*Source information:*
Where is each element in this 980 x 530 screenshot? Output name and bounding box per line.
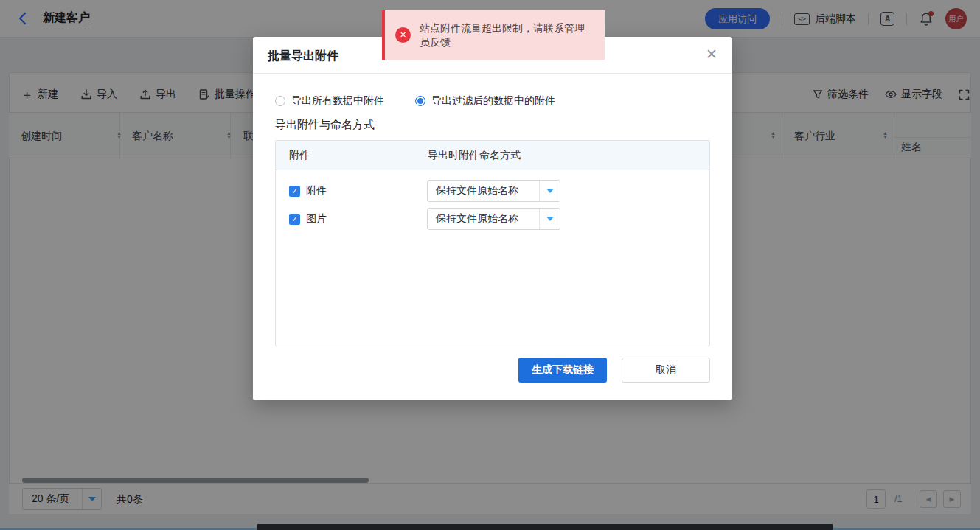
radio-export-all[interactable]: 导出所有数据中附件 bbox=[275, 94, 384, 108]
radio-export-filtered[interactable]: 导出过滤后的数据中的附件 bbox=[415, 94, 555, 108]
checkbox-image[interactable]: ✓ bbox=[289, 214, 300, 225]
generate-download-link-button[interactable]: 生成下载链接 bbox=[518, 358, 607, 383]
modal-title: 批量导出附件 bbox=[268, 49, 338, 64]
column-naming: 导出时附件命名方式 bbox=[428, 149, 521, 162]
export-scope-radios: 导出所有数据中附件 导出过滤后的数据中的附件 bbox=[275, 94, 555, 108]
radio-selected-icon bbox=[415, 96, 425, 106]
checkbox-attachment[interactable]: ✓ bbox=[289, 186, 300, 197]
error-icon: ✕ bbox=[395, 27, 411, 43]
table-header: 附件 导出时附件命名方式 bbox=[276, 141, 709, 170]
error-toast: ✕ 站点附件流量超出限制，请联系管理员反馈 bbox=[382, 10, 605, 60]
radio-icon bbox=[275, 96, 285, 106]
naming-select-image[interactable]: 保持文件原始名称 bbox=[427, 208, 560, 230]
naming-select-attachment[interactable]: 保持文件原始名称 bbox=[427, 180, 560, 202]
table-row: ✓ 附件 保持文件原始名称 bbox=[276, 180, 709, 202]
chevron-down-icon bbox=[539, 209, 560, 229]
divider bbox=[253, 73, 732, 74]
toast-message: 站点附件流量超出限制，请联系管理员反馈 bbox=[420, 21, 591, 49]
attachment-naming-table: 附件 导出时附件命名方式 ✓ 附件 保持文件原始名称 ✓ 图片 保持文件原始名称 bbox=[275, 140, 710, 346]
close-icon[interactable]: ✕ bbox=[706, 47, 717, 61]
cancel-button[interactable]: 取消 bbox=[622, 358, 710, 383]
column-attachment: 附件 bbox=[289, 149, 310, 162]
table-row: ✓ 图片 保持文件原始名称 bbox=[276, 208, 709, 230]
section-title: 导出附件与命名方式 bbox=[275, 118, 375, 132]
chevron-down-icon bbox=[539, 181, 560, 201]
batch-export-modal: 批量导出附件 ✕ 导出所有数据中附件 导出过滤后的数据中的附件 导出附件与命名方… bbox=[253, 37, 732, 400]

*What you will do:* What is needed is an exact output of the records above, with every picture left out.

*Result of the exercise:*
Where is each element in this 980 x 530 screenshot? Output name and bounding box per line.
radio-export-all[interactable]: 导出所有数据中附件 bbox=[275, 94, 384, 108]
radio-export-filtered[interactable]: 导出过滤后的数据中的附件 bbox=[415, 94, 555, 108]
checkbox-image[interactable]: ✓ bbox=[289, 214, 300, 225]
generate-download-link-button[interactable]: 生成下载链接 bbox=[518, 358, 607, 383]
modal-title: 批量导出附件 bbox=[268, 49, 338, 64]
column-naming: 导出时附件命名方式 bbox=[428, 149, 521, 162]
export-scope-radios: 导出所有数据中附件 导出过滤后的数据中的附件 bbox=[275, 94, 555, 108]
radio-selected-icon bbox=[415, 96, 425, 106]
checkbox-attachment[interactable]: ✓ bbox=[289, 186, 300, 197]
error-icon: ✕ bbox=[395, 27, 411, 43]
table-header: 附件 导出时附件命名方式 bbox=[276, 141, 709, 170]
error-toast: ✕ 站点附件流量超出限制，请联系管理员反馈 bbox=[382, 10, 605, 60]
radio-icon bbox=[275, 96, 285, 106]
naming-select-image[interactable]: 保持文件原始名称 bbox=[427, 208, 560, 230]
naming-select-attachment[interactable]: 保持文件原始名称 bbox=[427, 180, 560, 202]
table-row: ✓ 附件 保持文件原始名称 bbox=[276, 180, 709, 202]
chevron-down-icon bbox=[539, 209, 560, 229]
divider bbox=[253, 73, 732, 74]
toast-message: 站点附件流量超出限制，请联系管理员反馈 bbox=[420, 21, 591, 49]
attachment-naming-table: 附件 导出时附件命名方式 ✓ 附件 保持文件原始名称 ✓ 图片 保持文件原始名称 bbox=[275, 140, 710, 346]
close-icon[interactable]: ✕ bbox=[706, 47, 717, 61]
cancel-button[interactable]: 取消 bbox=[622, 358, 710, 383]
column-attachment: 附件 bbox=[289, 149, 310, 162]
table-row: ✓ 图片 保持文件原始名称 bbox=[276, 208, 709, 230]
section-title: 导出附件与命名方式 bbox=[275, 118, 375, 132]
chevron-down-icon bbox=[539, 181, 560, 201]
batch-export-modal: 批量导出附件 ✕ 导出所有数据中附件 导出过滤后的数据中的附件 导出附件与命名方… bbox=[253, 37, 732, 400]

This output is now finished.